Lova Nantenaina
1 mai 2014 - Film du moisNo Comment   //   3049 Views   //   N°: 52

Système D… système M

En ces temps de récession planétaire, là où l’on voit les riches d’hier piquer du nez dans la gamelle, rien ne dit que Madagascar n’ait pas un vrai savoir-faire à exporter en matière d’informel, de débrouille et de système D (ou M en l’occurrence).  C’est tout le propos du documentaire  Ady Gasy, premier long métrage de Lova Nantenaina.

Avec un prix à la 70e Mostra de Venise et une projection en première mondiale au 28e Festival international de films de Fribourg (Suisse), le 30 mars dernier, Ady Gasy (technique malgache) est typiquement l’œuvre dont un pays peut s’honorer devant  la communauté internationale. Même si la réalité qu’il décrit  renvoie toujours à cette  image d’un Madagascar dans le trente-sixième dessous, empêtré dans  sa pauvreté avec  la débrouille et le système D pour s’en sortir. Mais puisqu’il s’agit de la réalité… Mais comme le dit plaisamment Lova Nantenaina : «Si le monde de l’argent roi s’effondrait, à Madagascar, on tomberait de moins haut ! » Et d’expliquer qu’en ces temps de récession planétaire, là où l’on voit les riches d’hier piquer du nez dans la gamelle, rien ne dit que Madagascar n’ait pas un vrai savoir-faire en la matière à exporter !

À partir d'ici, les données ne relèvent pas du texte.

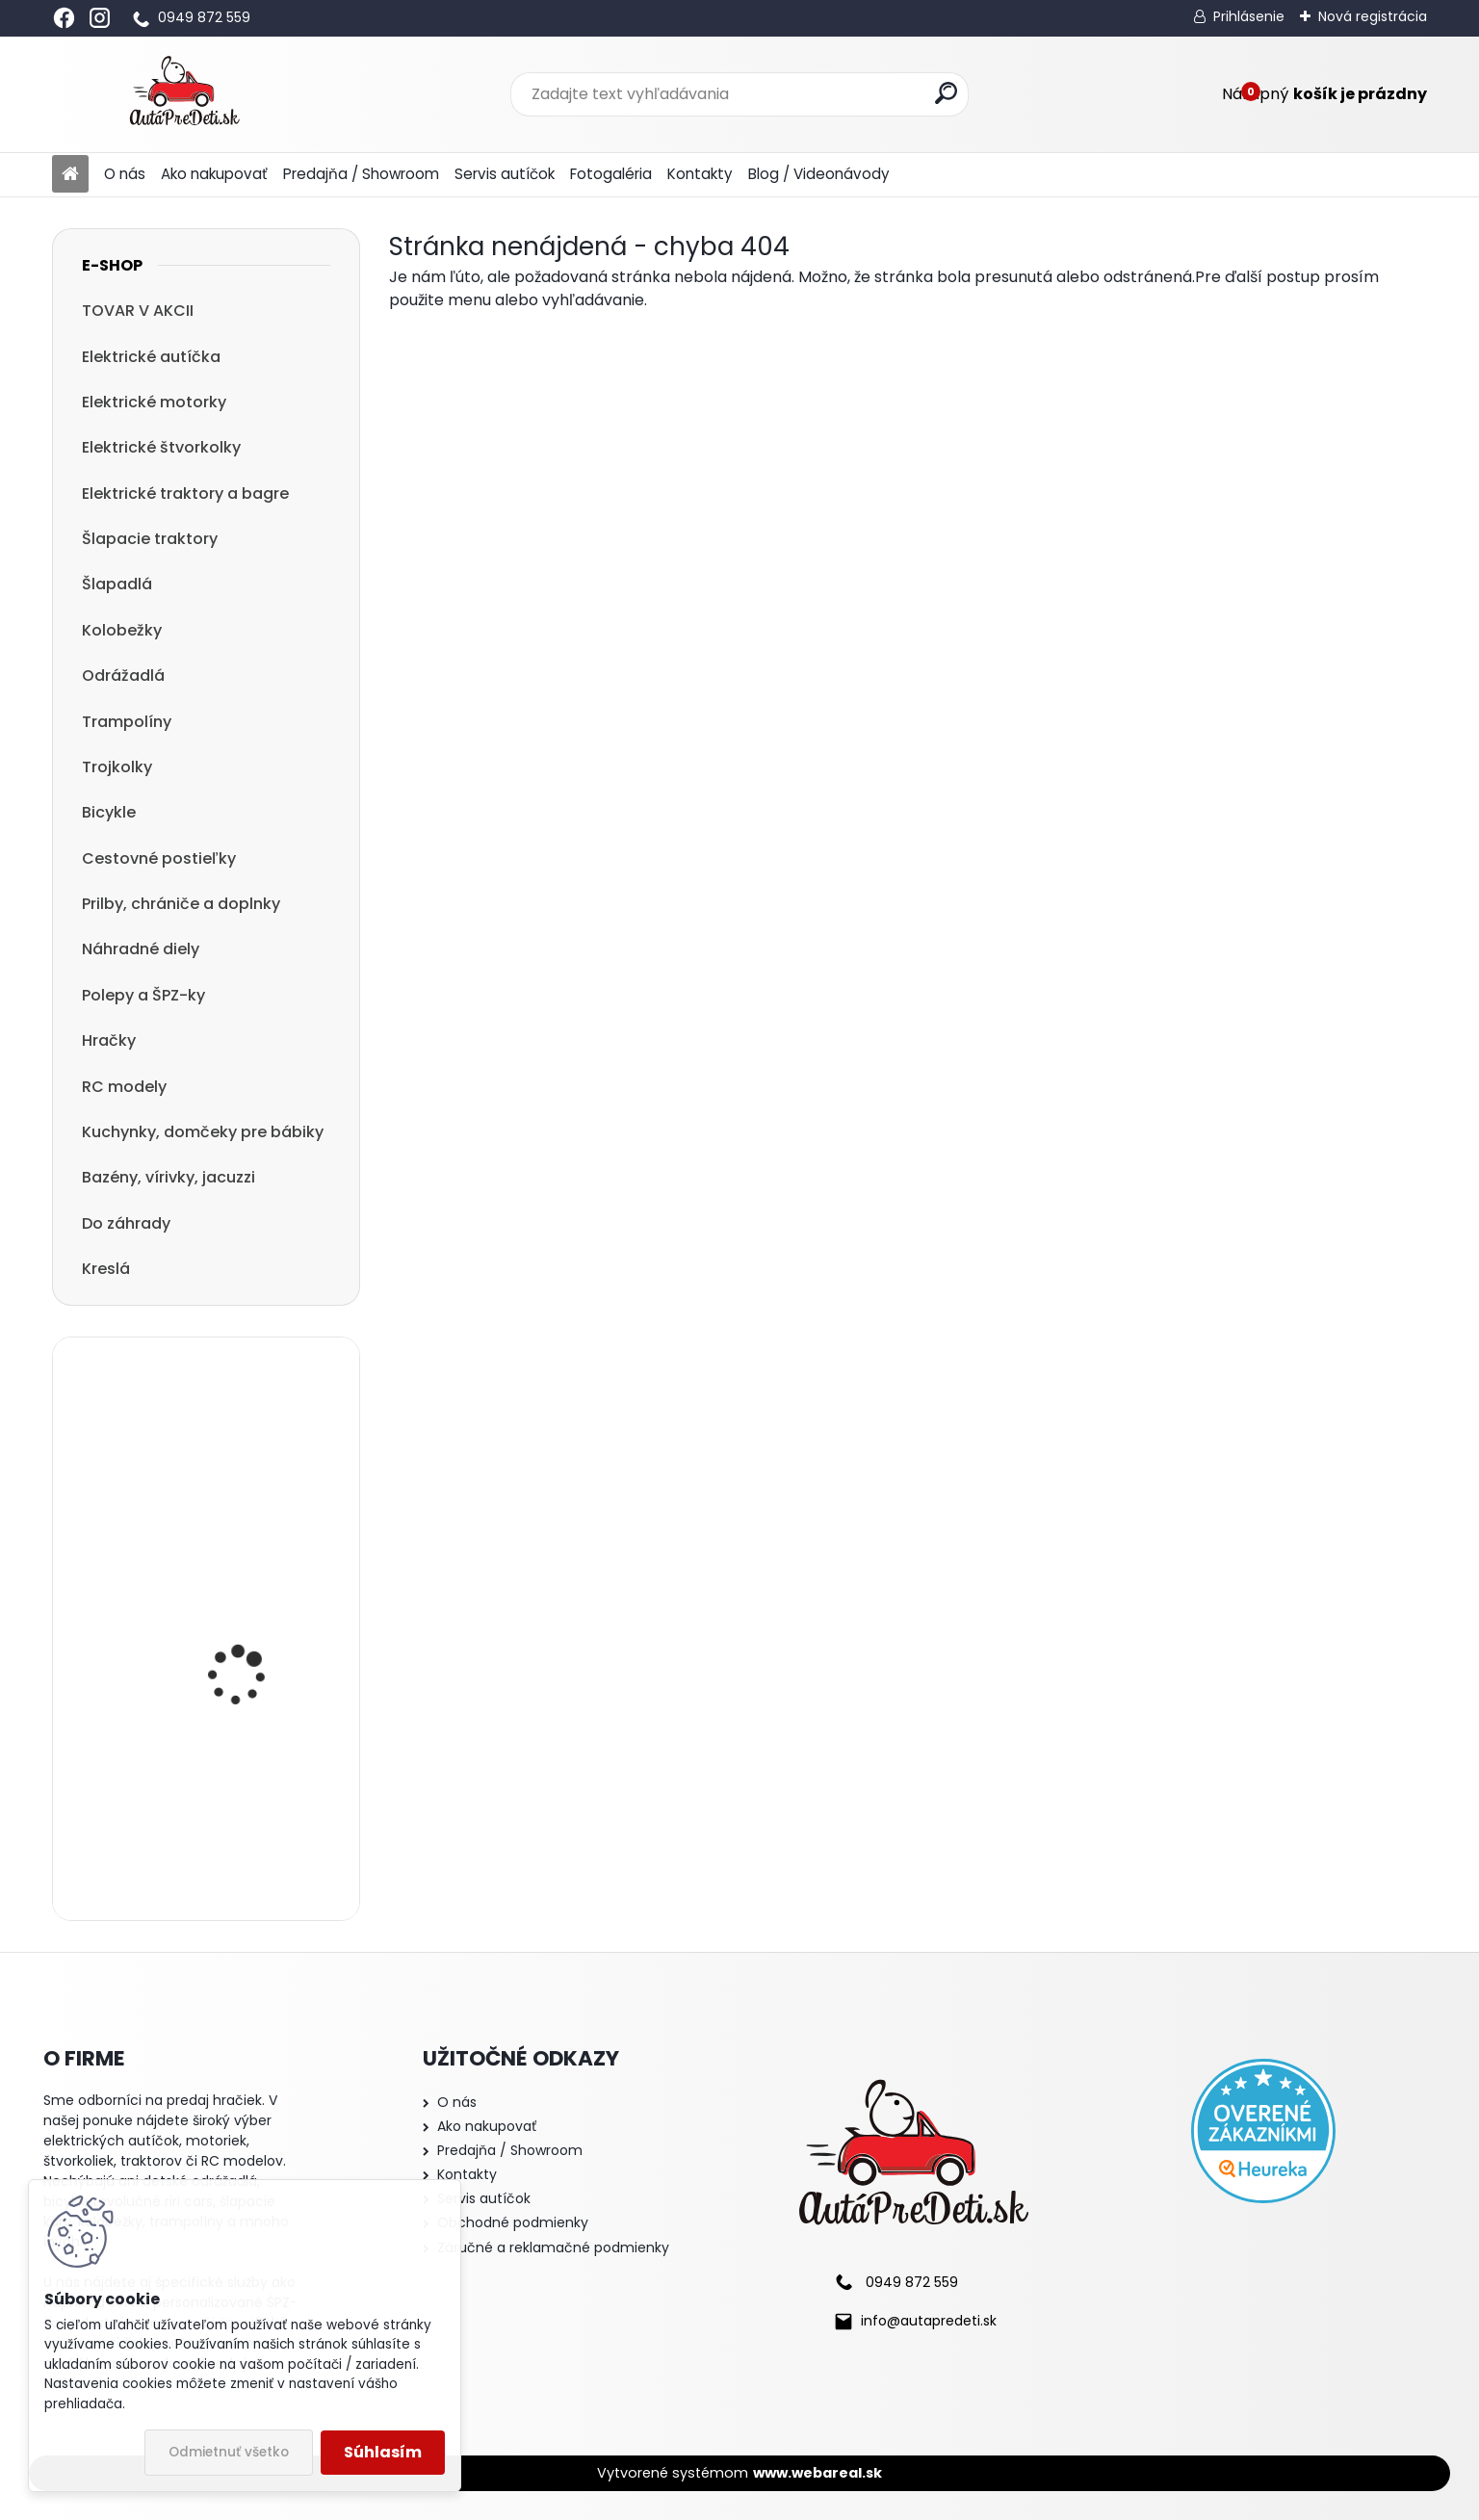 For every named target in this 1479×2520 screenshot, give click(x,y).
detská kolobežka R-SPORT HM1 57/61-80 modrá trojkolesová (247, 1466)
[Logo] (184, 94)
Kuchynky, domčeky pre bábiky (203, 1132)
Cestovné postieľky (159, 858)
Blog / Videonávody (819, 174)
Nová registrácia (1372, 16)
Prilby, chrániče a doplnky (181, 904)
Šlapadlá (117, 584)
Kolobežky (122, 630)
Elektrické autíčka (151, 357)
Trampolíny (126, 722)
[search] (946, 93)
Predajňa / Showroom (361, 174)
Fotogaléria (611, 174)
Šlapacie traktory (150, 539)
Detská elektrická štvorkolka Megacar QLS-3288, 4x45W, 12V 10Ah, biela (251, 1640)
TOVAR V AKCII (138, 310)
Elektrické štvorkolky (161, 447)
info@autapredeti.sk (929, 2320)
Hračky (109, 1040)
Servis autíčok (504, 174)
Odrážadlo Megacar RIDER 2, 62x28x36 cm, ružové (252, 1818)
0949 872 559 (204, 17)
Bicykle (109, 812)
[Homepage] (70, 174)
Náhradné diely (140, 949)
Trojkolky (117, 767)
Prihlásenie (1248, 16)
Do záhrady (126, 1223)
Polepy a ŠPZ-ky (143, 995)
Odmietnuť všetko (229, 2452)
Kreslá (106, 1269)
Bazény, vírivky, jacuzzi (168, 1177)
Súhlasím (383, 2452)
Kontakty (700, 174)
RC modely (124, 1087)
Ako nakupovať (214, 174)
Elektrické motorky (154, 402)
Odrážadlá (123, 675)
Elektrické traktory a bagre (185, 493)
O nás (124, 174)
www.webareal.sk (817, 2472) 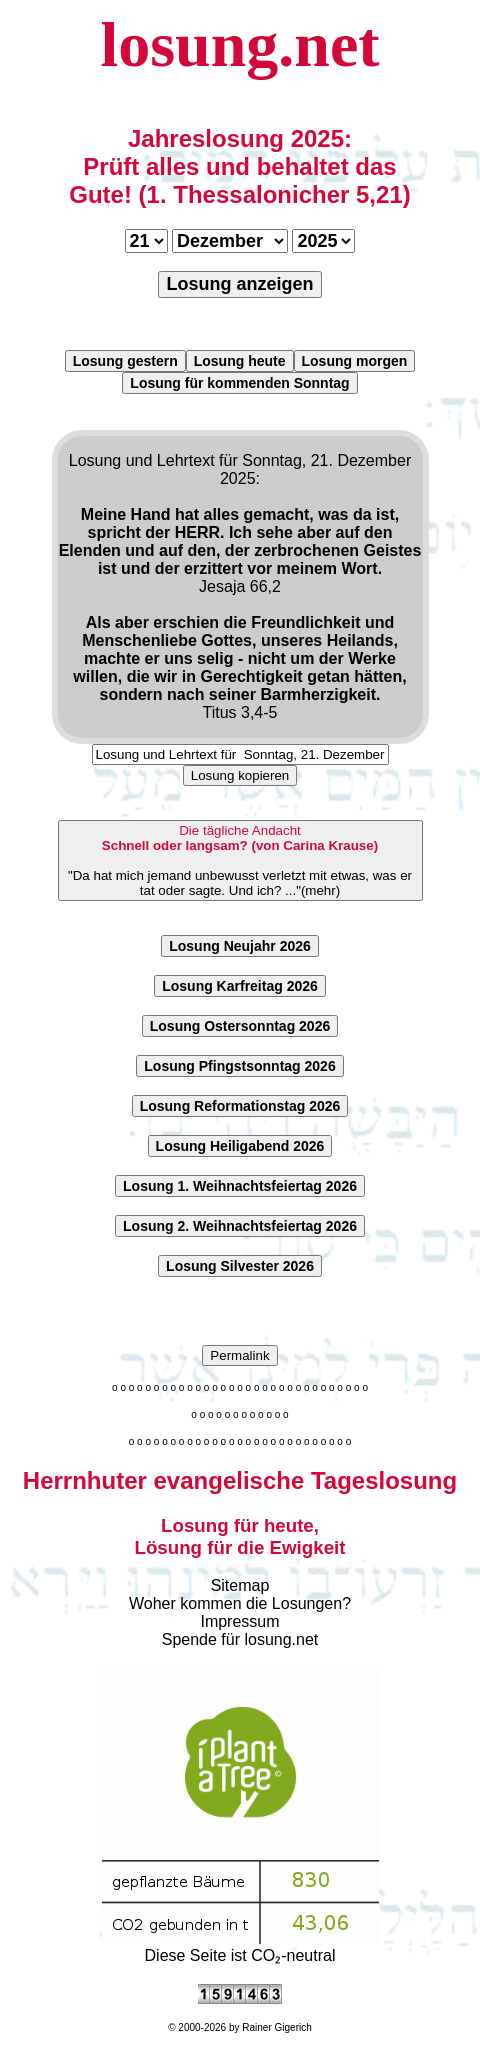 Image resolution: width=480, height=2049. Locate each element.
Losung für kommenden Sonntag (239, 383)
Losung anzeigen (239, 284)
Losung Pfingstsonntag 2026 (239, 1066)
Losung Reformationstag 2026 (240, 1106)
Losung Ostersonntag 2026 (240, 1026)
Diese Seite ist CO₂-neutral (240, 1947)
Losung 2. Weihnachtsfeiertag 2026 (240, 1226)
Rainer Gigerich (276, 2027)
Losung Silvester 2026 (240, 1266)
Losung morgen (355, 361)
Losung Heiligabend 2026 (240, 1146)
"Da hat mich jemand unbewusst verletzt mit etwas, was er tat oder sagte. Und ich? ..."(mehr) (240, 860)
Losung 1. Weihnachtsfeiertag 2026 (240, 1186)
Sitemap (240, 1585)
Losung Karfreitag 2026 (240, 986)
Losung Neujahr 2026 (240, 946)
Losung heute (240, 361)
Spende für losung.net (240, 1639)
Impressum (239, 1621)
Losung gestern (125, 361)
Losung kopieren (240, 775)
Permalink (239, 1355)
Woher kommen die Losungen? (240, 1603) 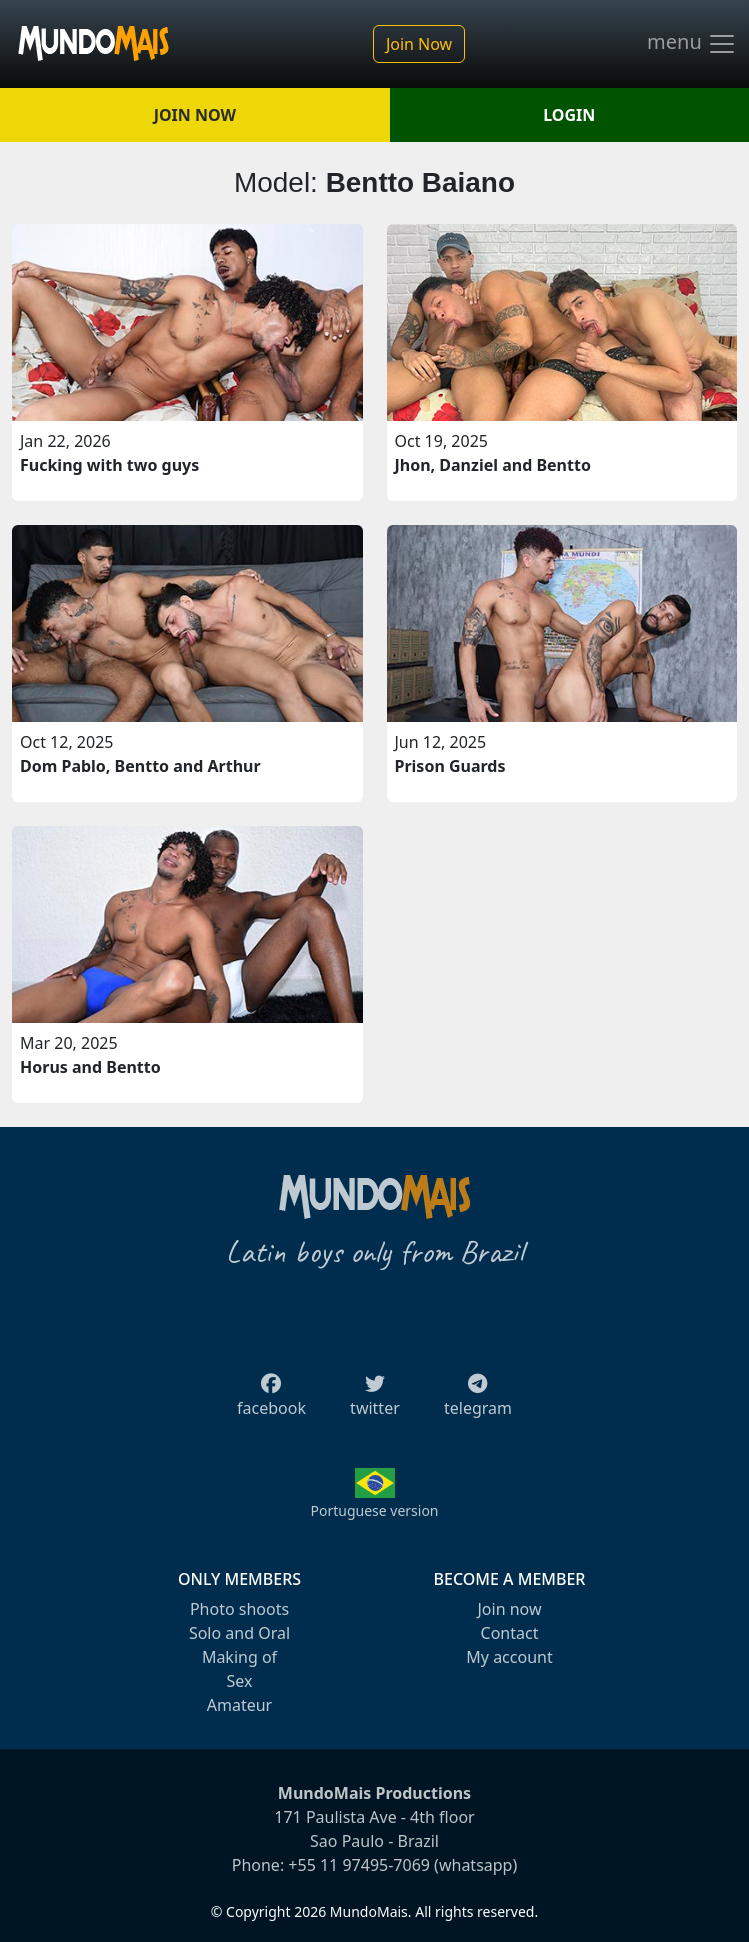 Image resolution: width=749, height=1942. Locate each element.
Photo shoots (239, 1609)
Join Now (419, 44)
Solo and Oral (239, 1633)
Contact (510, 1633)
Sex (240, 1681)
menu (692, 44)
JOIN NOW (195, 115)
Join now (509, 1609)
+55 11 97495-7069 (359, 1865)
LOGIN (569, 115)
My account (509, 1657)
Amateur (239, 1705)
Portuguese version (374, 1510)
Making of (239, 1657)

« Le temps d’un film amusons nous à renverser les rôles… imaginons que ce ne soit plus aux économistes d’exposer leur modèle de développement, mais aux paysans, artistes, artisans, et débrouillards en tous genres de présenter leurs savoir-faire et leurs réalités singulières, recettes à appliquer en temps de crise. Place au système D… ou plutôt au système M ! » Armé de cet humour corrosif qui le place d’emblée à l’égal d’un Dickens ou d’un Chaplin, le réalisateur fait défiler sous nos yeux pendant 84 minutes de vrais prodiges de l’informel, de purs génies de la démerde. Telle cette famille qui fabrique du savon avec des eaux de poubelles… il suffisait d’y penser ! «  Ils font du propre avec du sale et n’ont aucun patron. Ils en vivent et ils sont fiers », commente Lova Nantenaina  qui a lui même connu la grande pauvreté dans son enfance.

 Né en 1977, il quitte le pays  à 22 ans pour étudier la sociologie en France. Il intègre ensuite l’Ecole de cinéma de Toulouse  et réalise des courts métrages remarqués, voire primés dans les festivals. Ady Gasy, « bricolé » par sa propre société de production, Endemika Films avec Autantic Films et  Laterit Productions,  est en fait son premier long métrage  « A chaque passage à Madagascar, cette profusion de vie, anarchique au premier abord, qu’on y voit m’interpellait… ces gens qui travaillent dans l’informel  sont bourrés d’énergie positive. Ce sont des  créateurs, des artistes. Au lieu de les réprimer, il faudrait les encourager. Et les écouter, car ils ont des choses à apprendre à tous ceux qui rêvent d’une économie alternative… »  Pour financer  une partie de son film, il a lui-même eu recours à une solution alternative, le crowdfunding ou financement participatif  (la recherche de donateurs se fait sur Internet selon les moyens de chacun) : « On a demandé 2 000 euros via Touscoprod, on en a eu 2 200 ! »

« J’ai construit mon film comme un kabary (art oratoire traditionnel) », explique-t-il. La narration du film est en effet ponctuée de discours (kabary) récités par  Blandine de la troupe Raedisamimanana : « Paysanne la moitié de l’année, oratrice le reste du temps, c’est exactement le personnage qu’il me fallait pour mettre en avant l’oralité malgache. » Pour la musique, il a fait appel à Jao du groupe Piarakandro, porte-parole de la culture Antandroy. La musique  et les rythmes servent par moment à  mieux faire passer certaines images dures, car le film en contient, à l’image de la réalité sociale du pays. « Ce n’est pas un film qui positive béatement les choses », prévient-il.  Ady Gasy devrait sortir sur les écrans malgaches en 2015.